Generally, the design parameters of the shaft 212 (e.g., the diameter 237 and/or length) may be selected based on a variety of factors including the torque the shaft 212 is expected to undergo, weight on bit, stresses induced on the shaft during bending (e.g., during steering), dynamic loading considerations, the strength of the selected shaft 212 material, tool 210 geometry, the strength of the other components of the tool, and the like. Moreover, the shaft diameter 237, length, selected material, and the like may be chosen such that the shaft 212 bends elastically by a sufficient amount to enable effective steering, allowing the tool 212 to achieve a sufficient turn rate and turn magnitude. In one example configuration, the diameter 233 of the tool 212 is about 4¾ inches and the shaft diameter 237 is about 60 millimeters.

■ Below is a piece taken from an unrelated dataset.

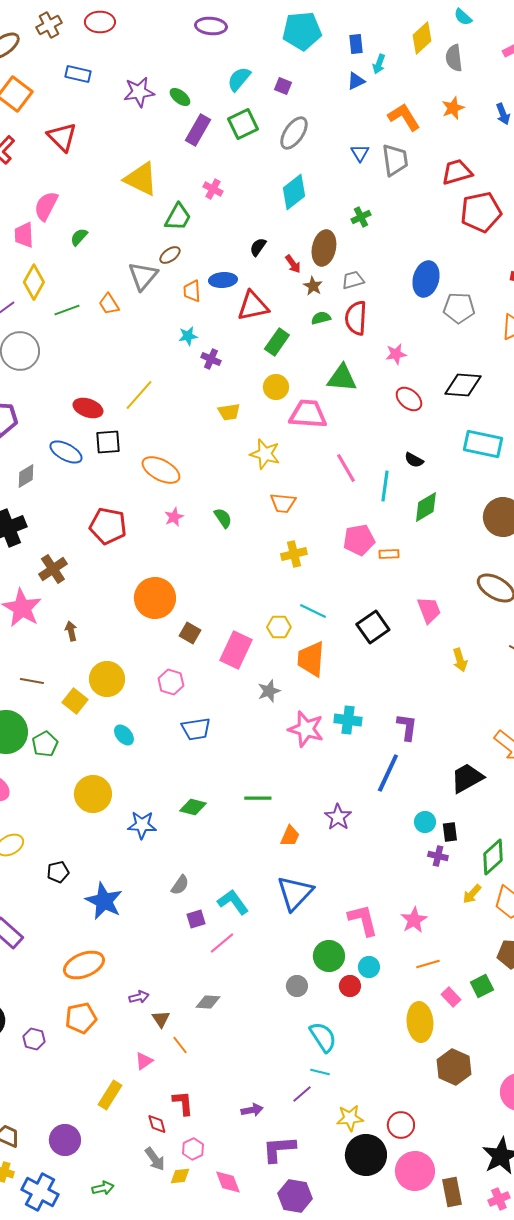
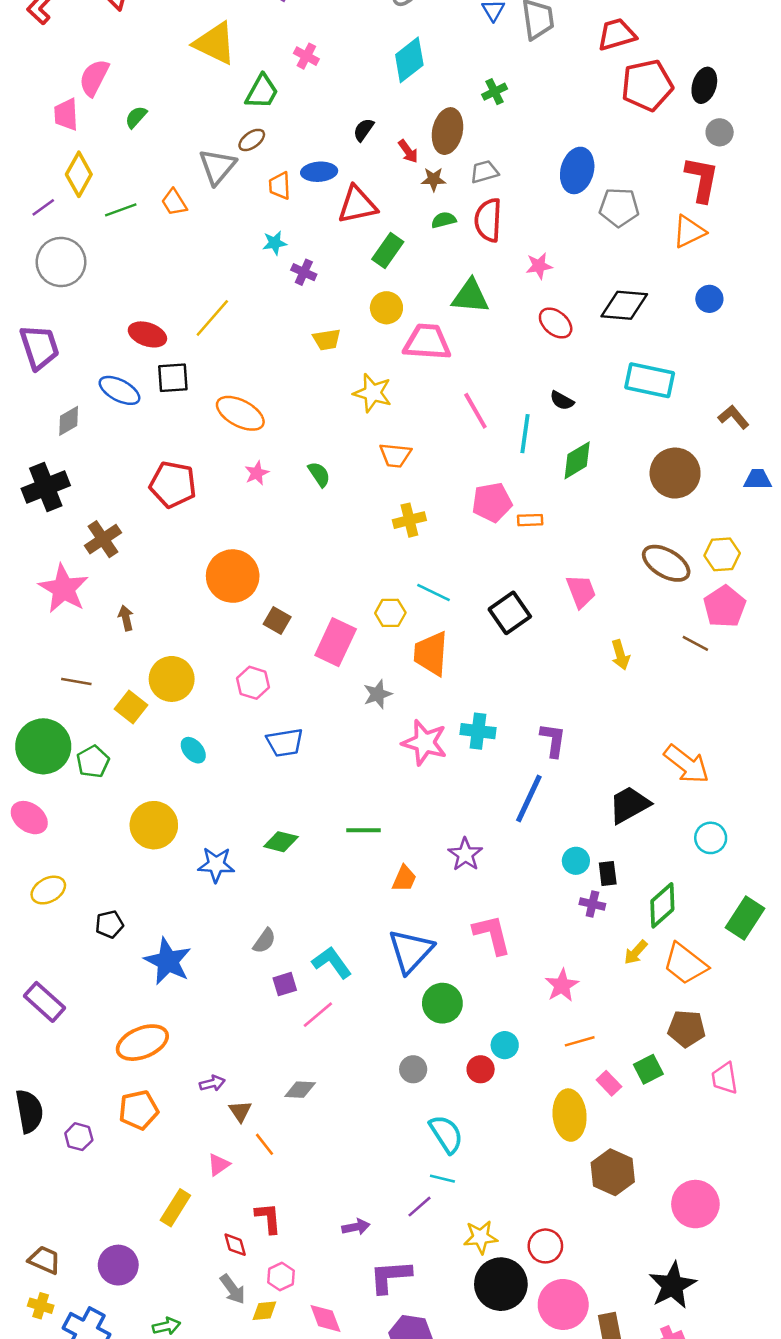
brown star: (313, 286) -> (434, 179), turned -30
pink L-shape: (363, 920) -> (492, 935), moved
green circle: (329, 956) -> (442, 1003), moved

A variety of other values for the tool 210 diameter 233, the wellbore diameter 235, and the shaft diameter 237 are possible. For example, in some implementations, such as where the tool diameter 233 is about 10 inches, the rotating shaft 212 has a diameter 237 of about 135 millimeters. For example, the diameter 237 of the shaft 212 in such cases may range from about 100 millimeters to about 150 millimeters (e.g., about 100, 105, 110, 120, 125, 130, 135, 140, 145, or 150 millimeters). Moreover, in certain such cases, the diameter 235 of the wellbore ranges from about 12¼ inches to about 18 inches.
In yet other embodiments, the shaft 212 has a diameter 237 ranging from between about 70 millimeters to about 110 millimeters, such as where tool 210 has a diameter 233 of about 7 inches. For example, the shaft 212 diameters 237 in two such example configurations are 85 millimeters and 90 millimeters, respectively.
The steerable drilling tool 210 may be a rotary steerable drilling tool, for example, and can form a part of a downhole portion of a drill string extending to the Earth's surface. In certain embodiments, for example, the remainder of the drill string includes the one or more pipe segments 229, which extend to the Earth's surface in a daisy-chained configuration.
The shaft 212 in certain embodiments comprises an annular, metal cylinder. Although other materials can be used, the shaft 212 is formed of ductile, non-magnetic, corrosion resistant, high strength steel in one instance. The shaft 212 can further be adapted to conduct drilling fluid along the length of the shaft 212 from the second end 222 to the first end 218, for eventual delivery to the borehole 252 through the drill bit structure 226. Additionally, in some cases, a sleeve (not shown) encases the shaft or a portion thereof.
The non-rotating housing 214 contains various components of the steerable drilling tool 210, such as various sensors and/or electronics (not shown), batteries to provide electrical power, hydraulics (e.g., pumps, control valves, the actuators 234), bearings (e.g., the bearings 216a, 216b, the pair of bearings 230), the pivot member 238, the rotatable shaft 212, and the like. The housing in some embodiments comprises an annular, metal (e.g., ductile, non-magnetic, corrosion resistant, high strength steel) cylinder.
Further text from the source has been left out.